GOAL OF THE EXERCISE - Each line of the data below containing "title" needs to be listed.

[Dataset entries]
================================
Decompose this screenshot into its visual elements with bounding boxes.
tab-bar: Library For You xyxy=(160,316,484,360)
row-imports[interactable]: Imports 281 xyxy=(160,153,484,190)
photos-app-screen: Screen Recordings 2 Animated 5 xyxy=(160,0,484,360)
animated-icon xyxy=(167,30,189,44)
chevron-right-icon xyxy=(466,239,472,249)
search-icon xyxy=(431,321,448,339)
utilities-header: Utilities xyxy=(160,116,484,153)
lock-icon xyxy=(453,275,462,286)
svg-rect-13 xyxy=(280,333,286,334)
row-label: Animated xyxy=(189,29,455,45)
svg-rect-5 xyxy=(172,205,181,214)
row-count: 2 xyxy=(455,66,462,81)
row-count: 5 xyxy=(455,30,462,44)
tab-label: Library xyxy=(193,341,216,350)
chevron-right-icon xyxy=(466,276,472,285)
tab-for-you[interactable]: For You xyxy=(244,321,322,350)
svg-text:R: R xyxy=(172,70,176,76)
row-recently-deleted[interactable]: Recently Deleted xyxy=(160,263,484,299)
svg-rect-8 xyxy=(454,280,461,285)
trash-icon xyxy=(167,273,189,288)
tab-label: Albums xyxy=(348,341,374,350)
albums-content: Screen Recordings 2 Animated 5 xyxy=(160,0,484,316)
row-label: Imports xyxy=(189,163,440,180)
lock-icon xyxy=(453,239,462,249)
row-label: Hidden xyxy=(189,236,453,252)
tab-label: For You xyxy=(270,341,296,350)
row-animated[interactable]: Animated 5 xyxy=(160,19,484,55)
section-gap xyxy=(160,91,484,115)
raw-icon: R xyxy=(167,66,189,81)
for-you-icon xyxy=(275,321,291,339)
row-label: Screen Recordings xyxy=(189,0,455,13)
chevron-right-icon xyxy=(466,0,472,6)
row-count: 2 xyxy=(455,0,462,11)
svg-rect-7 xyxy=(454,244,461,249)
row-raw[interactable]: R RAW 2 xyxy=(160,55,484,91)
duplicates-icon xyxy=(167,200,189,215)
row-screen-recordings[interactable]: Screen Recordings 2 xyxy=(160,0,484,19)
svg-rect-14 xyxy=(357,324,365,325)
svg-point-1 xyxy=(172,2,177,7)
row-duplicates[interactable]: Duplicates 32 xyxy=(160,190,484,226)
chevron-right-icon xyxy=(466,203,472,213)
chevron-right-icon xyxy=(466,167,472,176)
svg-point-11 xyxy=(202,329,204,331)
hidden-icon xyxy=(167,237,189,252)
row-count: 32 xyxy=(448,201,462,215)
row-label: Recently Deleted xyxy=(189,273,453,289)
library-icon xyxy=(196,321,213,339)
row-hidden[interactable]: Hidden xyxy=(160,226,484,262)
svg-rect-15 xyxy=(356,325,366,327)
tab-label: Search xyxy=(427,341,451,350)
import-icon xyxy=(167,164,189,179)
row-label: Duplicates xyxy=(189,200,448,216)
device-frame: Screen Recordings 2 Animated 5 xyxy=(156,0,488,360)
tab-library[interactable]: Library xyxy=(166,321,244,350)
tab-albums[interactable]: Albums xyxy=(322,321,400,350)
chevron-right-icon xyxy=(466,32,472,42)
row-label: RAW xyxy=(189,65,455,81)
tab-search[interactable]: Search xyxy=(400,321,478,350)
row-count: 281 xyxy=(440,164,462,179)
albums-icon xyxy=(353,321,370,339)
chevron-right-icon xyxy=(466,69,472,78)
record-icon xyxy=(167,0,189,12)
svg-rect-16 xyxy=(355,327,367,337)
================================
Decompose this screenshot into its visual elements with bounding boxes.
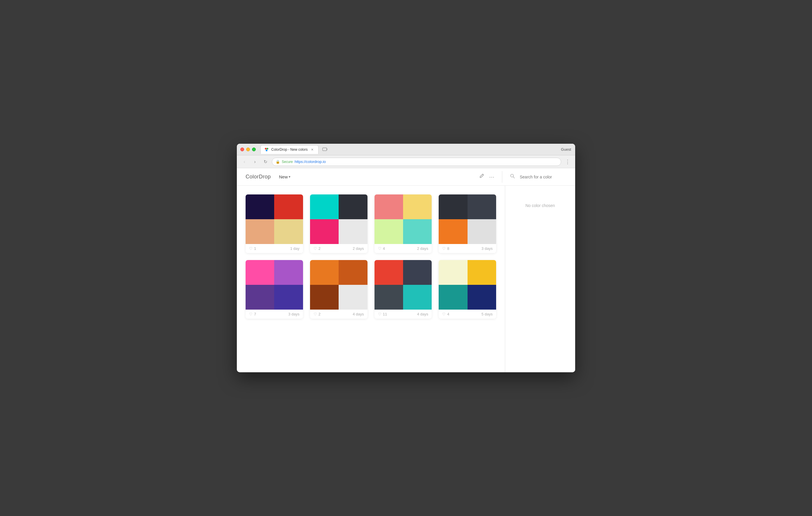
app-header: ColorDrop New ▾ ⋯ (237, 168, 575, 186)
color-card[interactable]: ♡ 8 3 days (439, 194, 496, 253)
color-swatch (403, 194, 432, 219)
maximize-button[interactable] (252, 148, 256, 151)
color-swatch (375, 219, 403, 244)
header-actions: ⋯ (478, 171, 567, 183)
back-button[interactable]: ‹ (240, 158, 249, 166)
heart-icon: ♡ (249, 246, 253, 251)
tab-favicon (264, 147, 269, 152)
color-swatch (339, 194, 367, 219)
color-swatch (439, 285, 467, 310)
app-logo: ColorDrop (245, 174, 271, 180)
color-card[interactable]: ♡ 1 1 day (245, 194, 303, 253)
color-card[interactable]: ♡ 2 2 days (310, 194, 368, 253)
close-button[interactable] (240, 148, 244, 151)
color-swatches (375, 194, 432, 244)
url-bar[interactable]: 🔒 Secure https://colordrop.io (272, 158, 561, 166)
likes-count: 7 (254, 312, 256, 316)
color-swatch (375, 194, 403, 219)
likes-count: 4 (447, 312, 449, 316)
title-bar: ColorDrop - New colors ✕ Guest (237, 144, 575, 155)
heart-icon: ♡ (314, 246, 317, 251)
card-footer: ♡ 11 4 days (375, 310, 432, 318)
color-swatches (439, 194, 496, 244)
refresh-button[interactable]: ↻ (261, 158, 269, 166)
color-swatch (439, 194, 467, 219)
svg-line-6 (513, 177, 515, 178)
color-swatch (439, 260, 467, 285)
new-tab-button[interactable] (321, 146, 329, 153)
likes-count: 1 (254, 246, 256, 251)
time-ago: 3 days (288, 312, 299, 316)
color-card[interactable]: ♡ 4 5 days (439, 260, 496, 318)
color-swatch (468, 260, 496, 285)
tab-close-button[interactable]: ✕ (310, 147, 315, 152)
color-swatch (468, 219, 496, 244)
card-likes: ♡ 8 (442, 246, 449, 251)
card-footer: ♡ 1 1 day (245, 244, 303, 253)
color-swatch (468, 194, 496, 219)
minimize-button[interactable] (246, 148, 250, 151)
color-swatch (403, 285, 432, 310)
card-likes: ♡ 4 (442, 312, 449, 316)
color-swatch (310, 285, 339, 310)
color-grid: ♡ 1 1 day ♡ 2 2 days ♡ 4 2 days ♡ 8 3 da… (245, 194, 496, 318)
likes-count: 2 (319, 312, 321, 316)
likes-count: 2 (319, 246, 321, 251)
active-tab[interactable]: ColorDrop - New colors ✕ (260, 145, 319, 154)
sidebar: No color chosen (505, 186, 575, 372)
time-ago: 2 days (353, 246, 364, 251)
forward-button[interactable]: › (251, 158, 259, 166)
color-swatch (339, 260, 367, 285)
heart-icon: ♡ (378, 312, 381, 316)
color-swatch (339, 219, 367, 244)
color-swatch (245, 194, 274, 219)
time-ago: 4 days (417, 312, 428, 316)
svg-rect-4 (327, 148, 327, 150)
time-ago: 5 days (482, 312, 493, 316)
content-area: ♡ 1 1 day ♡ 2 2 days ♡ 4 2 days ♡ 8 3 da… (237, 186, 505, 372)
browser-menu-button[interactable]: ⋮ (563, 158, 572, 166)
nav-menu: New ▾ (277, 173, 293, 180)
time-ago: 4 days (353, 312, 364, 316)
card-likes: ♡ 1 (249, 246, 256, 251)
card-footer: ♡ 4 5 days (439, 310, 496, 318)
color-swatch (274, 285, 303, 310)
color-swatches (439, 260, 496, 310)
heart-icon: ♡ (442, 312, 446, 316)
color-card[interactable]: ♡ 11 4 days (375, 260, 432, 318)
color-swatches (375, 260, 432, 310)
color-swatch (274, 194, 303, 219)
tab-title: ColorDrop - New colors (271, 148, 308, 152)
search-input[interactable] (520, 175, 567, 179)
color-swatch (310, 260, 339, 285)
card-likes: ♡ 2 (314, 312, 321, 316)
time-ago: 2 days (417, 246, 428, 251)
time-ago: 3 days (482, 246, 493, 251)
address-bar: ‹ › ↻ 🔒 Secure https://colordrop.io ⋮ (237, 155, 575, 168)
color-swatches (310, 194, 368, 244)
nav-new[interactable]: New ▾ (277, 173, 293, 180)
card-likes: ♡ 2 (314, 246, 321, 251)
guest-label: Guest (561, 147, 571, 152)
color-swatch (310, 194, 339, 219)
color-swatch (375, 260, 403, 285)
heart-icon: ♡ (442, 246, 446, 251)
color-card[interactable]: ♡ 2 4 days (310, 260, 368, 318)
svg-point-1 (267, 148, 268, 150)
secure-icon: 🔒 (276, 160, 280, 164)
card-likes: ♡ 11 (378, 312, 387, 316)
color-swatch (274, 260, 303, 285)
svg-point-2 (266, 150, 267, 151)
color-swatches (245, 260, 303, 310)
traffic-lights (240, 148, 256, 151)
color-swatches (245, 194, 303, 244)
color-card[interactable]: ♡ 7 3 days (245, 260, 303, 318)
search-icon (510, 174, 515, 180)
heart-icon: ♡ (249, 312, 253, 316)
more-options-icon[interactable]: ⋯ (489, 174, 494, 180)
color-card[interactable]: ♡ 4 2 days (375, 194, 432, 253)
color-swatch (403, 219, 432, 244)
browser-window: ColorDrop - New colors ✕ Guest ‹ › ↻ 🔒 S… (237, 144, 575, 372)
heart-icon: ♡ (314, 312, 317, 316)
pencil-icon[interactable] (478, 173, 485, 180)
================================
WRITTEN REPLY -
title-bar: ColorDrop - New colors ✕ Guest (237, 144, 575, 155)
tab-title: ColorDrop - New colors (271, 148, 308, 152)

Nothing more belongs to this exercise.